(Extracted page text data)
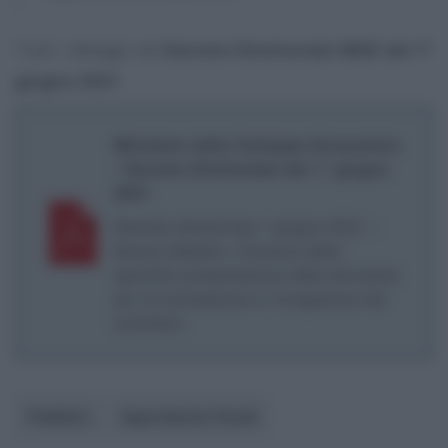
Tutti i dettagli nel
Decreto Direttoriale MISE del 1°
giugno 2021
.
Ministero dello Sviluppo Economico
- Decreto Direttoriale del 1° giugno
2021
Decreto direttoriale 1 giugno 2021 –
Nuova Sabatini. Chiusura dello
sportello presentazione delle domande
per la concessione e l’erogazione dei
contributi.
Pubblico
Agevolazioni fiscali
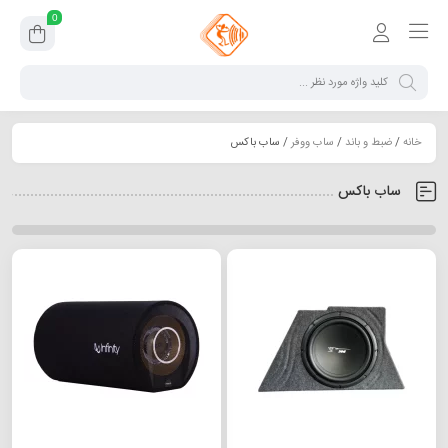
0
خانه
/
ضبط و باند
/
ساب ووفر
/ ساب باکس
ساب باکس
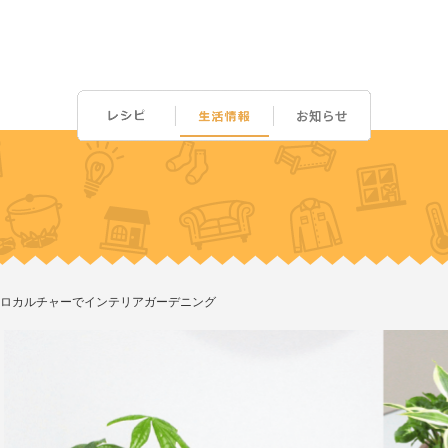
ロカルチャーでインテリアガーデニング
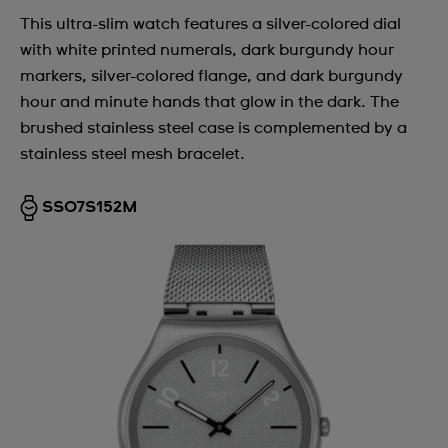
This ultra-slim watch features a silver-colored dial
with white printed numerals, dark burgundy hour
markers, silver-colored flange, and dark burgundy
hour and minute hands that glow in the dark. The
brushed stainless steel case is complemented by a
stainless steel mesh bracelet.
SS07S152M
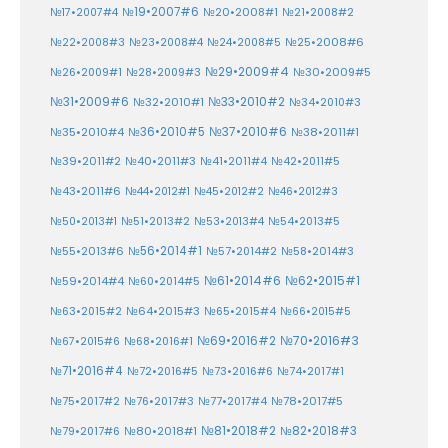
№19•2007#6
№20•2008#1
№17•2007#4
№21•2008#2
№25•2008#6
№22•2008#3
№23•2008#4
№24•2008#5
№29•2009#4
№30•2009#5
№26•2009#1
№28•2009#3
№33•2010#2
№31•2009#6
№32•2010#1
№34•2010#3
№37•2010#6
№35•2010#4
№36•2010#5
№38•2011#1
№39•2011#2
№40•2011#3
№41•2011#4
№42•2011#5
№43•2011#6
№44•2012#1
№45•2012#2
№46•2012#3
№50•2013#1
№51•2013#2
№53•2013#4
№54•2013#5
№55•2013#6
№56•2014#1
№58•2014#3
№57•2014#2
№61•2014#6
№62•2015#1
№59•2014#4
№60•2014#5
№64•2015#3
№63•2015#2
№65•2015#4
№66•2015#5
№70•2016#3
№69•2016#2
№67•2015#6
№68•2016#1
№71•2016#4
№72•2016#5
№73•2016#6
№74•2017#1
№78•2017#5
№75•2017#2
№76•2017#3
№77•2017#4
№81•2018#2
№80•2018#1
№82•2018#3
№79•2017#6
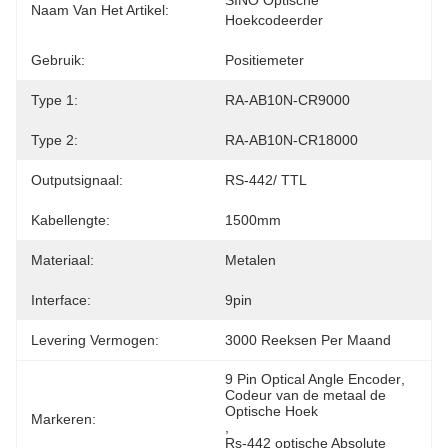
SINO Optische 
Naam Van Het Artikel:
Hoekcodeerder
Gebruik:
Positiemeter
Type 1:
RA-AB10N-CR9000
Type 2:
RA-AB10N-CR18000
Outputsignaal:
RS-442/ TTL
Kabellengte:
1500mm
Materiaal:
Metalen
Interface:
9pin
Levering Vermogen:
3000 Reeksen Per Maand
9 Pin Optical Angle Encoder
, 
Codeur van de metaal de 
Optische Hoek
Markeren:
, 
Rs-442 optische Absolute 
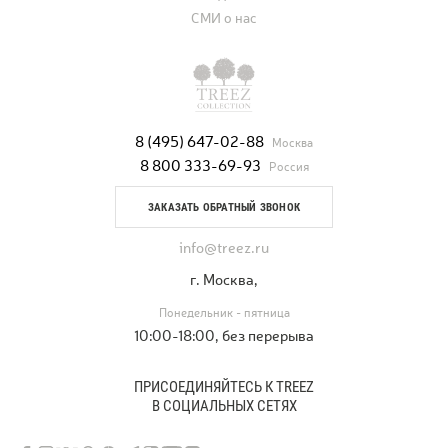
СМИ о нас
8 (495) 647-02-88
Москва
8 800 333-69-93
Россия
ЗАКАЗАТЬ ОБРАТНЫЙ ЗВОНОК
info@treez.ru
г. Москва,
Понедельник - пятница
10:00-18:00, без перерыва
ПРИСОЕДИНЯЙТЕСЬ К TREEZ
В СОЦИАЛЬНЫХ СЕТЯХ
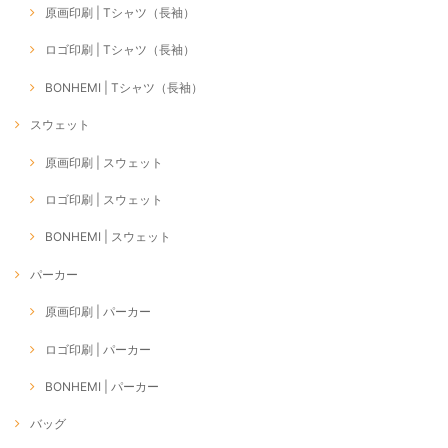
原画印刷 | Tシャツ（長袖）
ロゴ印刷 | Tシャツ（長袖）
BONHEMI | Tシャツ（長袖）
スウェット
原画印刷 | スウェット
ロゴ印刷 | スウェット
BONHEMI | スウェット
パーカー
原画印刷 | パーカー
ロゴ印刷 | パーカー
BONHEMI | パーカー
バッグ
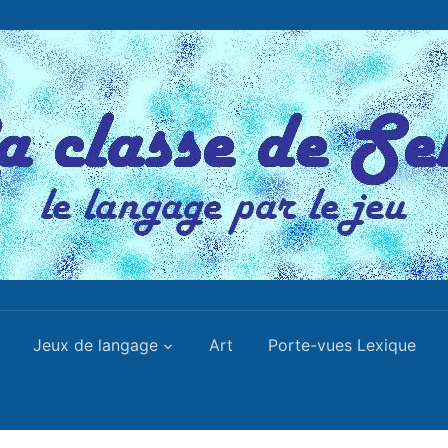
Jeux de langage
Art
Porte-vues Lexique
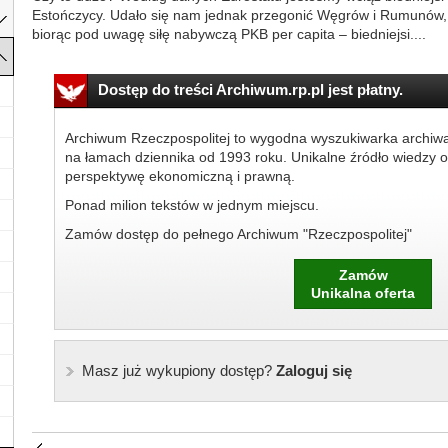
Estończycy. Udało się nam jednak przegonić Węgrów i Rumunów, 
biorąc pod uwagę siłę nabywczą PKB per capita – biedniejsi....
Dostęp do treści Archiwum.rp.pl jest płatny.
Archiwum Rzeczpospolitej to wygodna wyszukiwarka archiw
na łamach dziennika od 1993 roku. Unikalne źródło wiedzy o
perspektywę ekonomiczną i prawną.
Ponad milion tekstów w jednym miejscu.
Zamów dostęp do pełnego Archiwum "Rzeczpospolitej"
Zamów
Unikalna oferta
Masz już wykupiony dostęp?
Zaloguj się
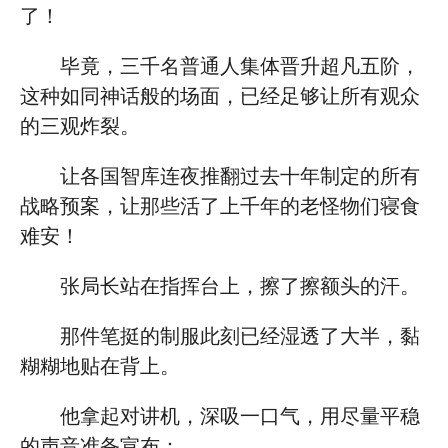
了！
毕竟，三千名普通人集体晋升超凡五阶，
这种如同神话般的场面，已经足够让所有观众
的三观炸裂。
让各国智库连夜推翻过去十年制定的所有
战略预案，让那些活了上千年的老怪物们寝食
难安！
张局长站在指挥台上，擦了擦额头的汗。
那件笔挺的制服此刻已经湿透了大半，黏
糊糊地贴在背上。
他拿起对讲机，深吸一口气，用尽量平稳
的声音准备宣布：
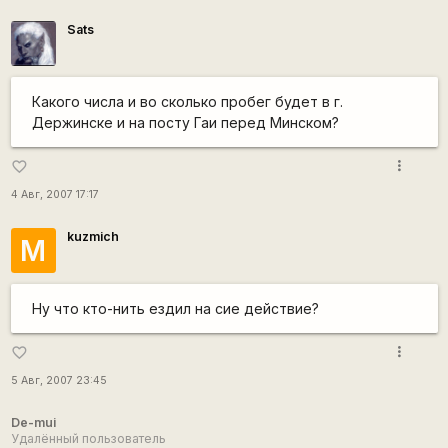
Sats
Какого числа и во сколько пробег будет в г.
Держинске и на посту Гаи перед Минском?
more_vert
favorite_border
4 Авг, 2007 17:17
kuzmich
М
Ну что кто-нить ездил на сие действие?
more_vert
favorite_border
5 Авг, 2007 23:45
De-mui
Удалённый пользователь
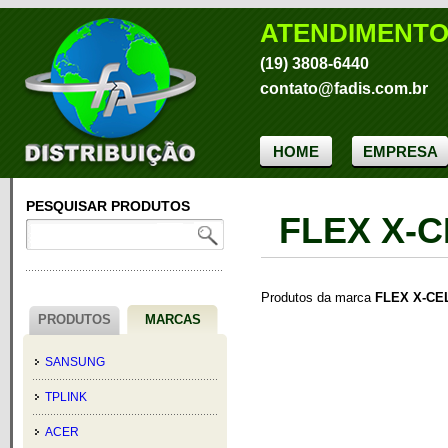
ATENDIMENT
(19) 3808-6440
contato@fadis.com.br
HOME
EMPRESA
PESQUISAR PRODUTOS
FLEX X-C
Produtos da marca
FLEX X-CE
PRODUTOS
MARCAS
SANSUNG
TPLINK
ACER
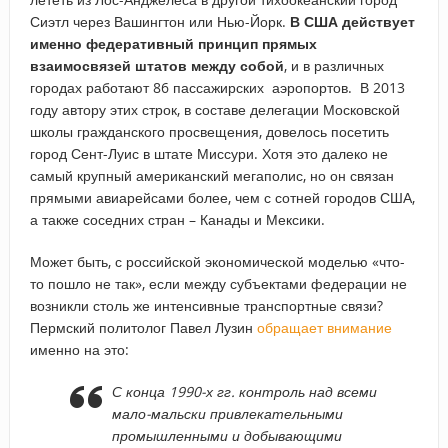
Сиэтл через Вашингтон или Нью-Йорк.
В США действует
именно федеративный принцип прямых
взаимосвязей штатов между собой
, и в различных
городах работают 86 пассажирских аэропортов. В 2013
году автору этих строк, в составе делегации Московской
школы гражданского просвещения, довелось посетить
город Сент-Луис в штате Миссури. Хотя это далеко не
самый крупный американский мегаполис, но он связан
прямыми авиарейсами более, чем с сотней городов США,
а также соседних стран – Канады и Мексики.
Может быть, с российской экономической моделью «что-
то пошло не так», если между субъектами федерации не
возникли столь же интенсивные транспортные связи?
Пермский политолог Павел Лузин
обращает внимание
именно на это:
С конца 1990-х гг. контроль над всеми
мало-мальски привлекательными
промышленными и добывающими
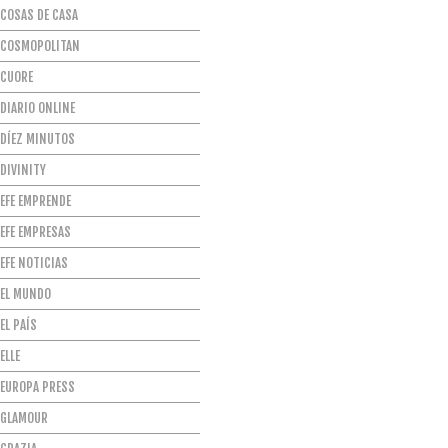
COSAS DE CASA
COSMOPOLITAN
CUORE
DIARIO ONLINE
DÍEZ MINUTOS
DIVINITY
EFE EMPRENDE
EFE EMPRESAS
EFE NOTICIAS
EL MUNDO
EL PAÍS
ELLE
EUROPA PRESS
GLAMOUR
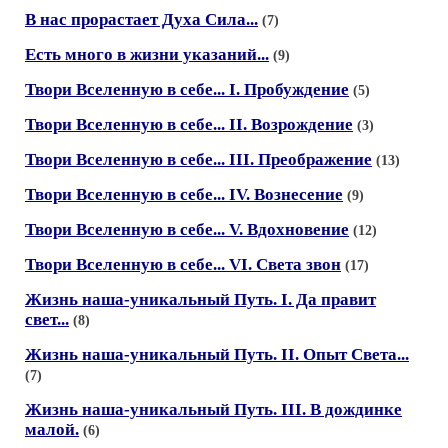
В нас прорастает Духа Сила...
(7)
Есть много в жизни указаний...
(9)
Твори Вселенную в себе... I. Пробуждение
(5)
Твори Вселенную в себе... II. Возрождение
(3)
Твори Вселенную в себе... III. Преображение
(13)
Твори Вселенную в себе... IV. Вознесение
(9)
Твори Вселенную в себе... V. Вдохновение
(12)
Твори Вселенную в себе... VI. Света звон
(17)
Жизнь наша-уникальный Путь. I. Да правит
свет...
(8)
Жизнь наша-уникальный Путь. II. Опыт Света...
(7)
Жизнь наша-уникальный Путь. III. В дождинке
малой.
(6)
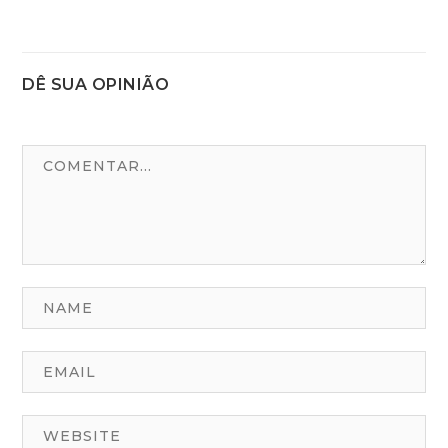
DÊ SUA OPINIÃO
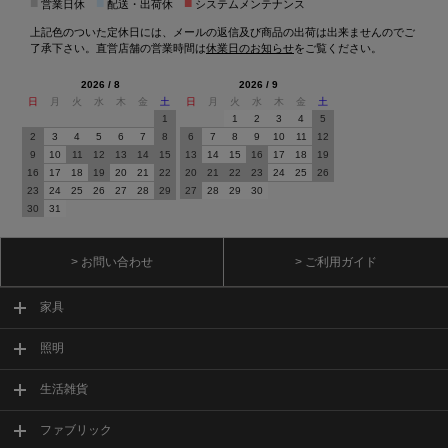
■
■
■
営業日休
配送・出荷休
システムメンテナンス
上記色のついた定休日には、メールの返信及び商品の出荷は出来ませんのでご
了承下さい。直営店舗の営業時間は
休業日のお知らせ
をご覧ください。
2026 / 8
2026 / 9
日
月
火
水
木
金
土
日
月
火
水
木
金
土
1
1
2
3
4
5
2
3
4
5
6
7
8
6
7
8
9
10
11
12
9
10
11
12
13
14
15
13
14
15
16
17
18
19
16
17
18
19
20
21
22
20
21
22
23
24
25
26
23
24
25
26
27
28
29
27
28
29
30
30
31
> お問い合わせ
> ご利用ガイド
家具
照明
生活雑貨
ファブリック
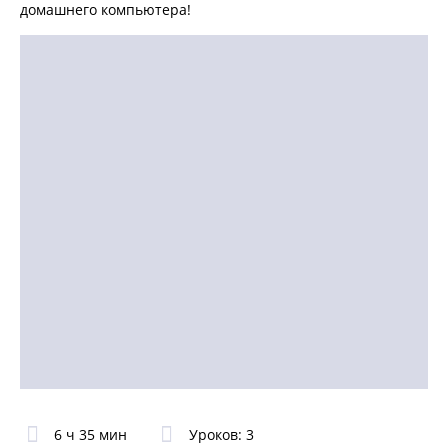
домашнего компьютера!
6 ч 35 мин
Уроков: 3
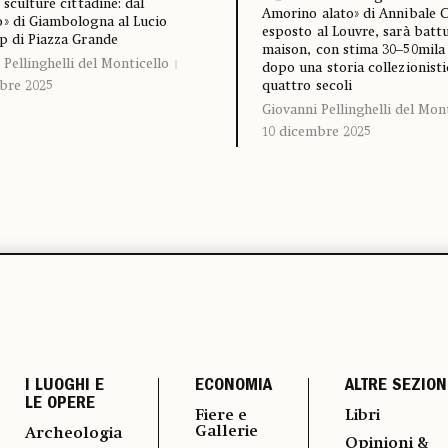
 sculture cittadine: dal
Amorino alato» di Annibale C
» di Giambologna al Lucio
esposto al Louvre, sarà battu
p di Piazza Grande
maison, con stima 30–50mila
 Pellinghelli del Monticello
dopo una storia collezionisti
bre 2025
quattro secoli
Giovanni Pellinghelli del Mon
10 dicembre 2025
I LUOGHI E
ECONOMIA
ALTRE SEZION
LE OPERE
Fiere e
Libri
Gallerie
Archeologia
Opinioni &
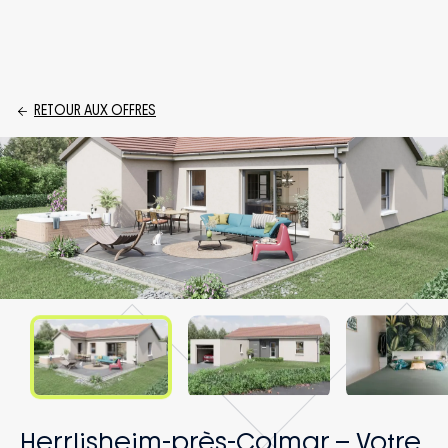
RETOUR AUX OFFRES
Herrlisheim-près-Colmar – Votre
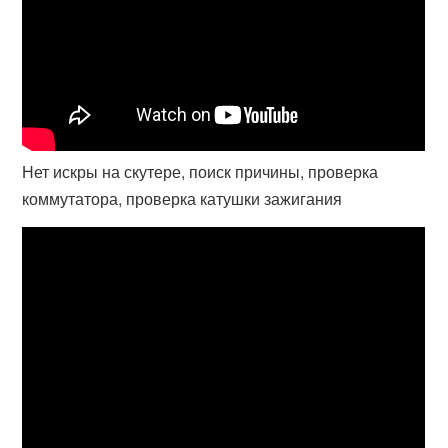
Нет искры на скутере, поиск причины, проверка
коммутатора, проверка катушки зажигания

▸ WHAT THE TASK ASKS
Write out exactly the lines above, from the very first through the line containing "ロゴ印刷 | スウェット", both kept, with the pictures removed.

▸ RESULT OF THE TASK
Tutti i dettagli nel
Decreto Direttoriale MISE del 1°
giugno 2021
.
Ministero dello Sviluppo Economico
- Decreto Direttoriale del 1° giugno
2021
Decreto direttoriale 1 giugno 2021 –
Nuova Sabatini. Chiusura dello
sportello presentazione delle domande
per la concessione e l’erogazione dei
contributi.
Pubblico
Agevolazioni fiscali
0
خانه
/
ضبط و باند
/
ساب ووفر
/ ساب باکس
ساب باکس
ロカルチャーでインテリアガーデニング
This ultra-slim watch features a silver-colored dial
with white printed numerals, dark burgundy hour
markers, silver-colored flange, and dark burgundy
hour and minute hands that glow in the dark. The
brushed stainless steel case is complemented by a
stainless steel mesh bracelet.
SS07S152M
№19•2007#6
№20•2008#1
№17•2007#4
№21•2008#2
№25•2008#6
№22•2008#3
№23•2008#4
№24•2008#5
№29•2009#4
№30•2009#5
№26•2009#1
№28•2009#3
№33•2010#2
№31•2009#6
№32•2010#1
№34•2010#3
№37•2010#6
№35•2010#4
№36•2010#5
№38•2011#1
№39•2011#2
№40•2011#3
№41•2011#4
№42•2011#5
№43•2011#6
№44•2012#1
№45•2012#2
№46•2012#3
№50•2013#1
№51•2013#2
№53•2013#4
№54•2013#5
№55•2013#6
№56•2014#1
№58•2014#3
№57•2014#2
№61•2014#6
№62•2015#1
№59•2014#4
№60•2014#5
№64•2015#3
№63•2015#2
№65•2015#4
№66•2015#5
№70•2016#3
№69•2016#2
№67•2015#6
№68•2016#1
№71•2016#4
№72•2016#5
№73•2016#6
№74•2017#1
№78•2017#5
№75•2017#2
№76•2017#3
№77•2017#4
№81•2018#2
№80•2018#1
№82•2018#3
№79•2017#6
SINO Optische 
Naam Van Het Artikel:
Hoekcodeerder
Gebruik:
Positiemeter
Type 1:
RA-AB10N-CR9000
Type 2:
RA-AB10N-CR18000
Outputsignaal:
RS-442/ TTL
Kabellengte:
1500mm
Materiaal:
Metalen
Interface:
9pin
Levering Vermogen:
3000 Reeksen Per Maand
9 Pin Optical Angle Encoder
, 
Codeur van de metaal de 
Optische Hoek
Markeren:
, 
Rs-442 optische Absolute 
СМИ о нас
8 (495) 647-02-88
Москва
8 800 333-69-93
Россия
ЗАКАЗАТЬ ОБРАТНЫЙ ЗВОНОК
info@treez.ru
г. Москва,
Понедельник - пятница
10:00-18:00, без перерыва
ПРИСОЕДИНЯЙТЕСЬ К TREEZ
В СОЦИАЛЬНЫХ СЕТЯХ
原画印刷 | Tシャツ（長袖）
ロゴ印刷 | Tシャツ（長袖）
BONHEMI | Tシャツ（長袖）
スウェット
原画印刷 | スウェット
ロゴ印刷 | スウェット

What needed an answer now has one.